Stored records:
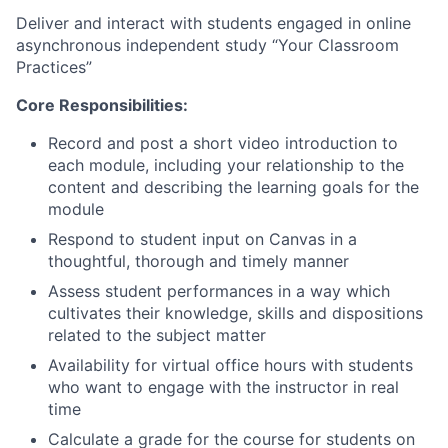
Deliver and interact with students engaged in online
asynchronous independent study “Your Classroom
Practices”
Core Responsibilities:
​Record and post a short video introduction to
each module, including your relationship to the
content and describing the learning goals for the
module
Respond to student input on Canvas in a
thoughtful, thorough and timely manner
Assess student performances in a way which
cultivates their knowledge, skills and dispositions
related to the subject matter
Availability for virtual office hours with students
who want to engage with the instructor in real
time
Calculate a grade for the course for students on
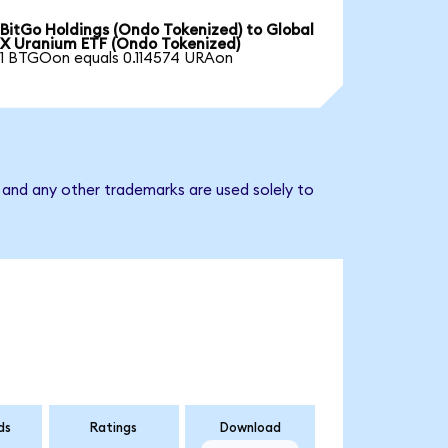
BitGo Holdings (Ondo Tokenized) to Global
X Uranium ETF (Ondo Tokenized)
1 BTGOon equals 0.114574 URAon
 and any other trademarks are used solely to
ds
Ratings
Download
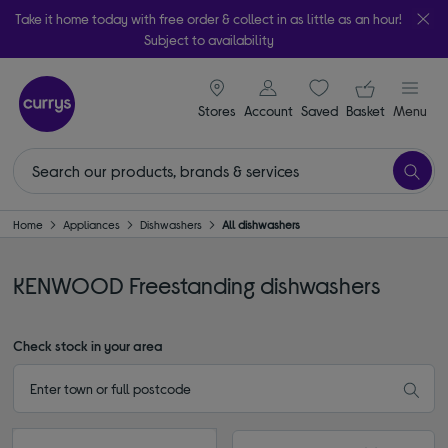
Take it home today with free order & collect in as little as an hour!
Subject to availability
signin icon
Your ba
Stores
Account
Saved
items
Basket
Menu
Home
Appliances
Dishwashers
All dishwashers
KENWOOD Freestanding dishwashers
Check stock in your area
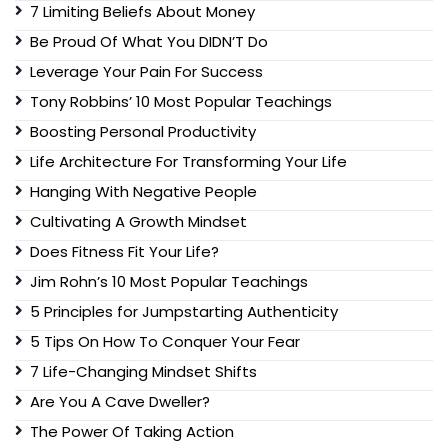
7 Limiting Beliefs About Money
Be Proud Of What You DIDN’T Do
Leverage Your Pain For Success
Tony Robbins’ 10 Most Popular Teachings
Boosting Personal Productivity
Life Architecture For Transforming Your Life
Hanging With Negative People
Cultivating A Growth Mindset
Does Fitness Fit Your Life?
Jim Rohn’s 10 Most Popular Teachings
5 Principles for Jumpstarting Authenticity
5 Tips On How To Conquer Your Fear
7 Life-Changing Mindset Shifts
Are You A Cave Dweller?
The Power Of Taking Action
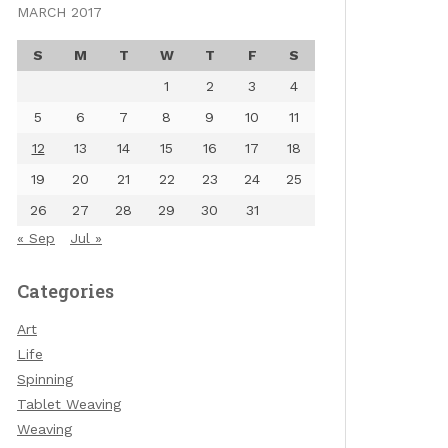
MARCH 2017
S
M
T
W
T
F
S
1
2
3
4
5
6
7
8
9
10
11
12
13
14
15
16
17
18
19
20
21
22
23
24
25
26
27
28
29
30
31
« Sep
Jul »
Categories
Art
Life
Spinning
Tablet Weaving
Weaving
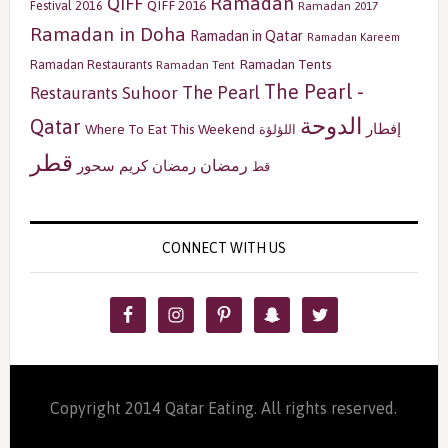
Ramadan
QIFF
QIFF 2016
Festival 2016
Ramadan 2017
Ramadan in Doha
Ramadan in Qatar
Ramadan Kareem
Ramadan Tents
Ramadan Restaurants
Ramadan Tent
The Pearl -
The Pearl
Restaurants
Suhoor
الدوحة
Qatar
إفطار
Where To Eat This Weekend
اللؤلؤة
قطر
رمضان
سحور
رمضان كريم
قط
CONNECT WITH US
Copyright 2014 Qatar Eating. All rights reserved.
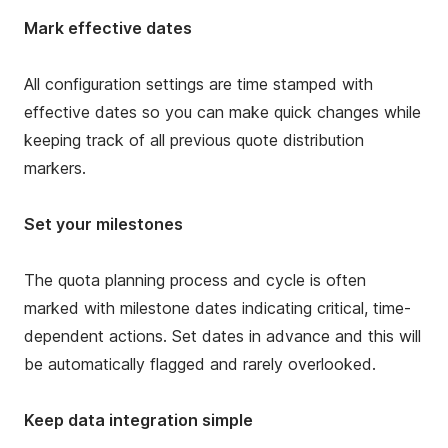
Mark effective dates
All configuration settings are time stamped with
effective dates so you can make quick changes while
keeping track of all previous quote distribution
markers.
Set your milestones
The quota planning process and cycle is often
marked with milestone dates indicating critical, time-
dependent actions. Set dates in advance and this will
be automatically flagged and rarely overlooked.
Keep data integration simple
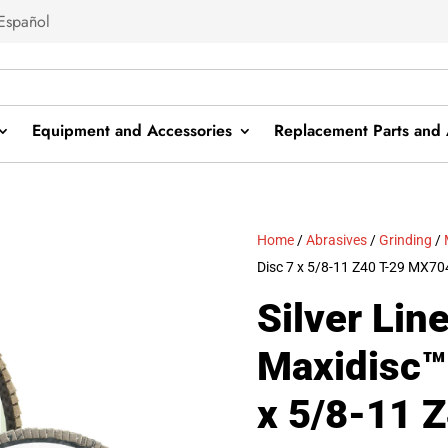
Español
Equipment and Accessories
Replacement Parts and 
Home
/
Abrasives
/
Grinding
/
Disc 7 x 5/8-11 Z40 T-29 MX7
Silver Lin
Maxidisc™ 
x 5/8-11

...

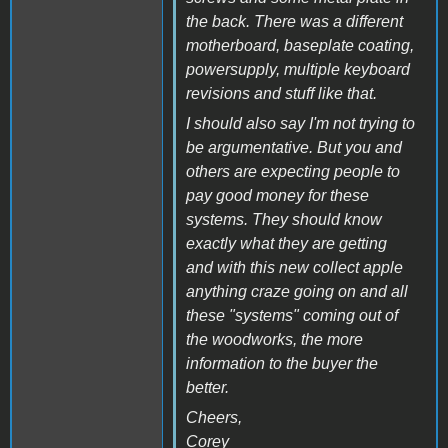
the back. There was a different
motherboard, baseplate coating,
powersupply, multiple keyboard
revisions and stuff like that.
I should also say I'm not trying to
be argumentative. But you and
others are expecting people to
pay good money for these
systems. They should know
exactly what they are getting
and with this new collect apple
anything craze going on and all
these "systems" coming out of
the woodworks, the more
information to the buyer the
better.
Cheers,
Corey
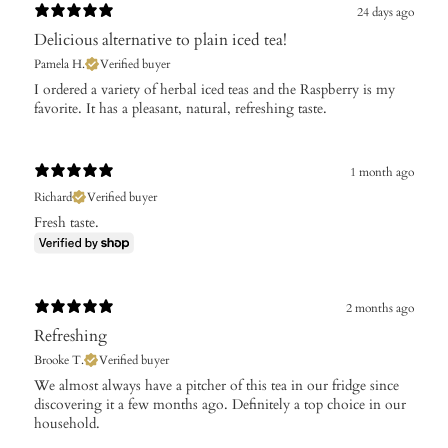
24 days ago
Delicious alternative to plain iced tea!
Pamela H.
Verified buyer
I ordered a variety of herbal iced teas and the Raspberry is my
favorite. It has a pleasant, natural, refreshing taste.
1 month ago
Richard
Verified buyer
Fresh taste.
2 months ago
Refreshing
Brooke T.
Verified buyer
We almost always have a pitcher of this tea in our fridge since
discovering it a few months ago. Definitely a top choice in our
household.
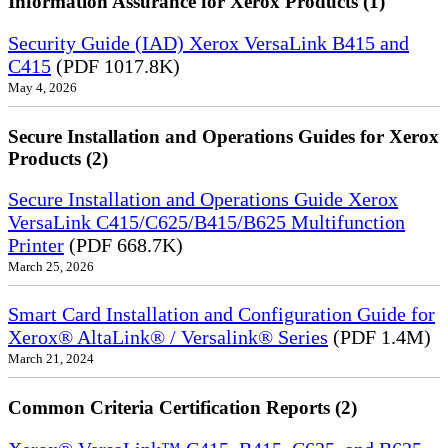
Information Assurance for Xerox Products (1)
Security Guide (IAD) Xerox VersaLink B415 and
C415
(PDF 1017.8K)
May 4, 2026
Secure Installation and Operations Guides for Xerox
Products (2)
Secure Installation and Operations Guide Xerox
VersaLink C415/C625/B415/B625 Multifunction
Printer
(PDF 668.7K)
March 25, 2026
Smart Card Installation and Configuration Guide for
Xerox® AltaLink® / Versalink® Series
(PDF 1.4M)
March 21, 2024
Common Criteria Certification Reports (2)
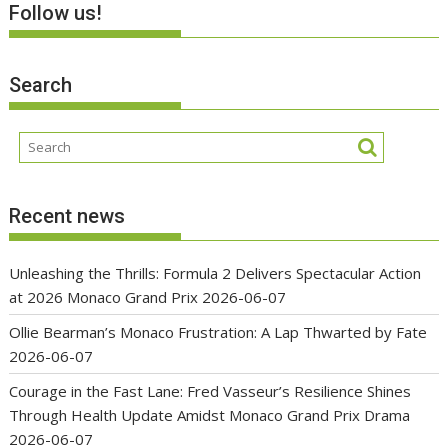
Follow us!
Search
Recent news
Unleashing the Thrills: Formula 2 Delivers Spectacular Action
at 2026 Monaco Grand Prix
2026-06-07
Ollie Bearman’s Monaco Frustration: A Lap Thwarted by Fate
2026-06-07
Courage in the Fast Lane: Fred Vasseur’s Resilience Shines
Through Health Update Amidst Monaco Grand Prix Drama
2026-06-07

WHAT THE TASK REQUIRES:
For the records above, state the number of lines that contain "Xerox", and provide nothing further.

OUTPUT OF THE EXERCISE:
5